My first attempt surprised my students and I because there was no peak there! Here is using a LTAP crystals and 120 sec per point for TiO2 and Ti metal:
(https://smf.probesoftware.com/gallery/395_28_11_17_4_14_03.png)
So then I said, OK let's try 300 sec per point, and we got this:
(https://smf.probesoftware.com/gallery/395_28_11_17_4_14_19.png)
Pretty disappointing. This tells me that this peak is spectrometer/crystal dependent but still related to Ti content. I would guess that some cracks in the Bragg crystal are causing a secondary diffraction from some Ti emission and that is what we are seeing.
Here is a summary of Ti, TiO2, SrTiO3 and FeS2 with fluor-phlogopite as a F ka peak reference:
(https://smf.probesoftware.com/gallery/395_28_11_17_4_14_35.png)
I expect that my old Sx50 has a more cracked TAP and that is why this mystery peak artifact is more visible even at much shorter counting times.

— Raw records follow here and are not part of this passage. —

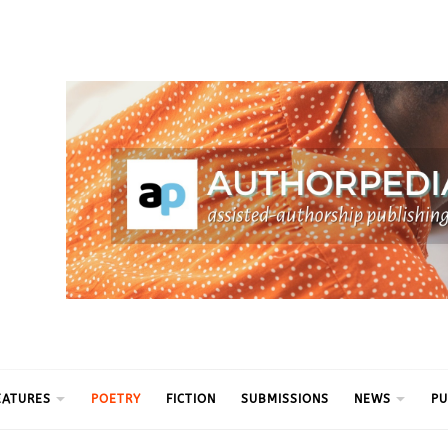
ythm
EATURES
POETRY
FICTION
SUBMISSIONS
NEWS
PU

I don't know what else to say...
john
Hi John
That is interesting. I guess that means both my TAP and LTAP are cracked or have defects then, much more so than your LTAP, as I see the mystery peak quite large at relatively on both. I have another TAP on sp2 I haven't checked but chances are its on that as well. Going by Owen's poor LTAP it looks like it could be quite prevalent. Would TAP xtals be more susceptible to internal stresses/damage over time than other crystals with different d-spacing? I couldn't imagine why really. Perhaps its on all xtals to some extent.
cheers
Quote from: BenjaminWade on November 28, 2017, 05:36:48 PM
Hi John
That is interesting. I guess that means both my TAP and LTAP are cracked or have defects then, much more so than your LTAP, as I see the mystery peak quite large at relatively on both. I have another TAP on sp2 I haven't checked but chances are its on that as well. Going by Owen's poor LTAP it looks like it could be quite prevalent. Would TAP xtals be more susceptible to internal stresses/damage over time than other crystals with different d-spacing? I couldn't imagine why really. Perhaps its on all xtals to some extent.
cheers
Hi Ben,
I really have no idea. If this peak is indeed merely a diffraction artifact, then the defects in the Bragg crystal might not even be visible to the eye.
john
Sorry for bringing up an old post, but I can confirm that this artifact is also visible on all our TAP crystals on SX100 and SXFiveFE. So it is rather not the mere artifact, but some systematic artifact. It reminds me a bit terrible systematic artifacts on all of our LPET's, which I guess are X-ray reflection from backside of diffracting crystal.